# Projectile motion with differing heights

Hedgehog1

## Homework Statement

A cannon is fired at a target on a cliff that is 400 meters away. The cliff has an elevation of 150 meters relative to the cannon. The initial velocity of the cannonball is 100 m/s.
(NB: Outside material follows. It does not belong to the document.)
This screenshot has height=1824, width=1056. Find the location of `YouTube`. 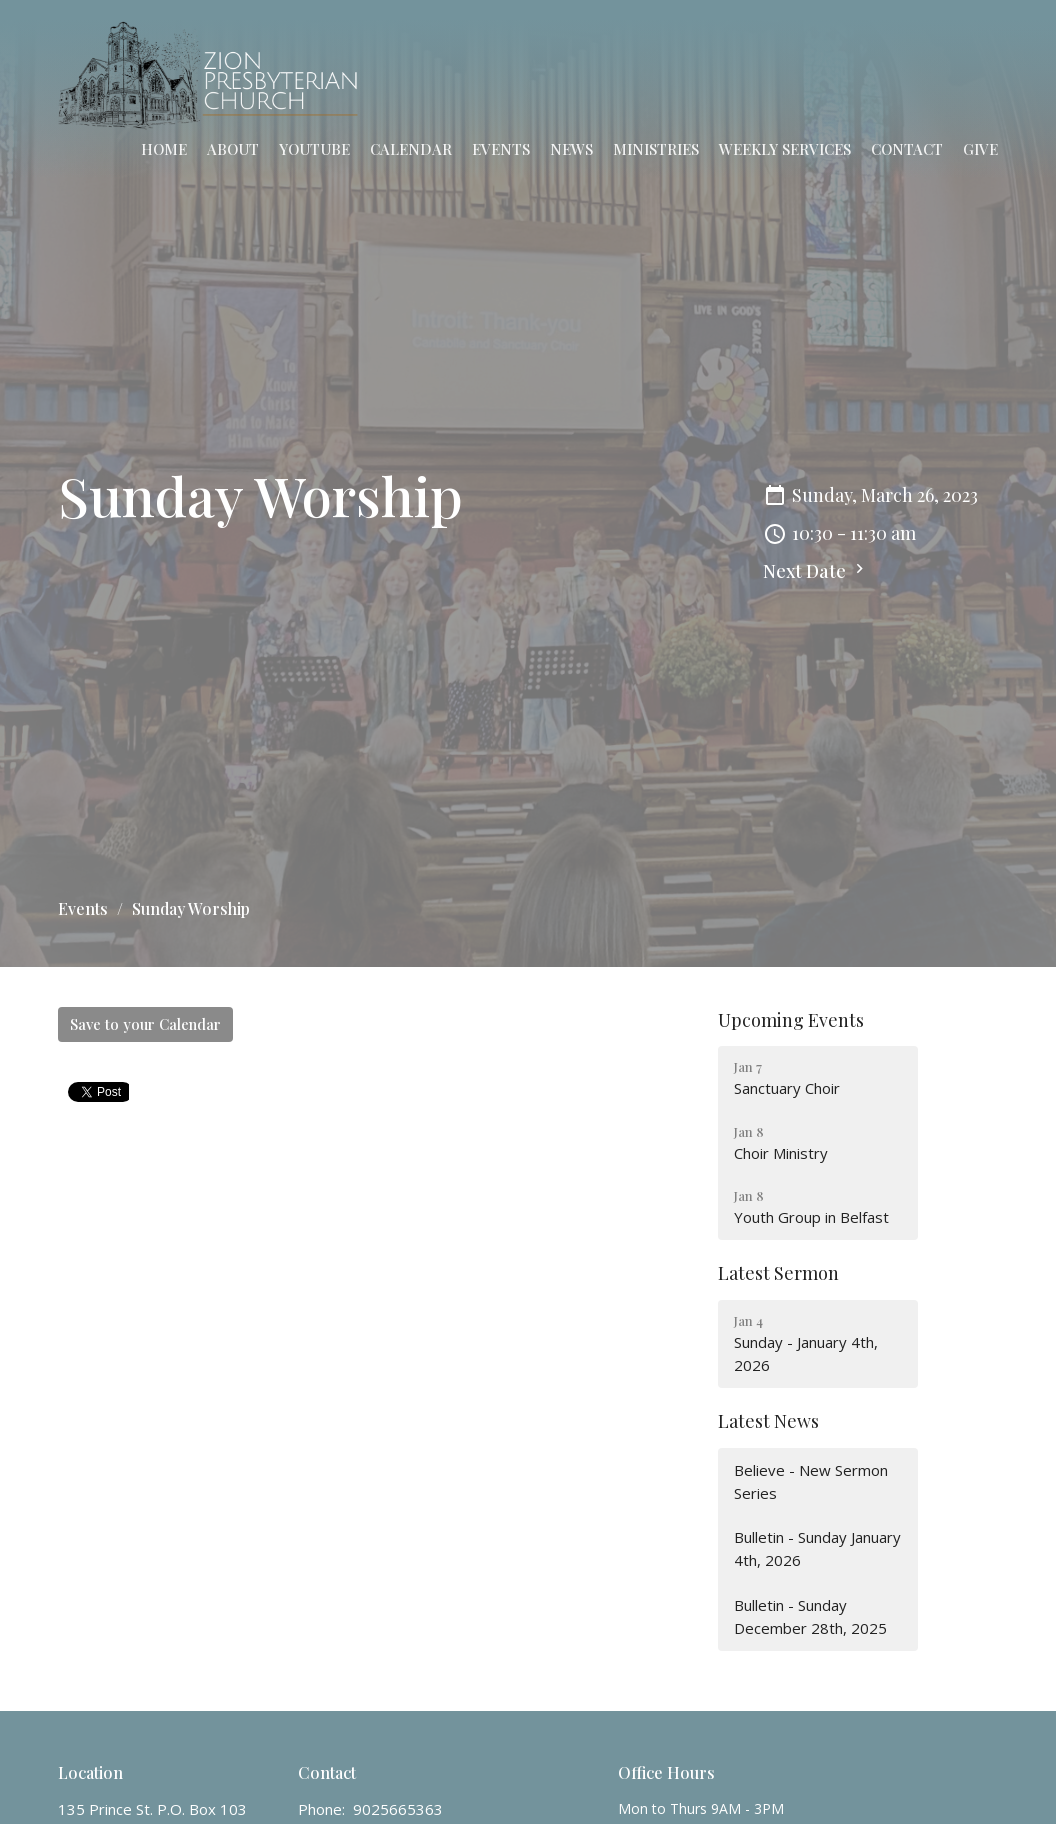 YouTube is located at coordinates (314, 149).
Ignoring wind resistance calculate the two possible angles and their respective times.
X= 400m
Y=150m
V_naught=100m/s
A= -9.81 m/s^2

## Homework Equations

Time X = Time Y

X=V_naught*cos(theta)*t
Y= V_naught*sin(theta)*t - 0.5*a(t)^2

1/(cos(theta)0^2=1+ (tan(theta))^2

## The Attempt at a Solution

t= 400/100cos(theta)

0= -0.5*a(t)^2 + V_naught*sin(theta)*t -150

0= -0.5*a(400/100cos(theta))^2 + V_naught*sin(theta)*400/100cos(theta) -150

I get stuck here. I'm not really quite sure what to do next. I'm pretty sure I have to use the quadratic equation, but don't know how.

Homework Helper
Hi Hedgehog, welcome to PF.

Substitute vnought=100 into your equation and simplify. You also know that a=g, the gravitational acceleration.

ehild

Hedgehog1

I substituted all my v0=100 and simplified to get this:

-0.5*-9.81(16/1+(tan(theta))^2) + 400*tan(theta) -150=0

Edit:
I'm not sure entirely how I would simplify further.

Homework Helper
Your equation Y= V0*sin(theta)*t - 0.5*a(t)^2 is a bit incorrect, it has to be Y= V0*sin(theta)*t + 0.5*a(t)^2, with a=-9.81 m/s^2.
Using the parentheses correctly, you get
-0.5*9.81*16(1/cos2(θ))+ 400*tan(θ) -150=0.
You wrote among the relevant equations that 1/cos2(θ)=1+tan2(θ). Use it, substitute 1+tan2(θ)for 1/cos2(θ). You get a quadratic equation for tan(θ).

ehild

Hedgehog1
Thank you for your help! I understand what to do now.

Homework Helper
Thank you for your help! I understand what to do now.

You are welcome

ehild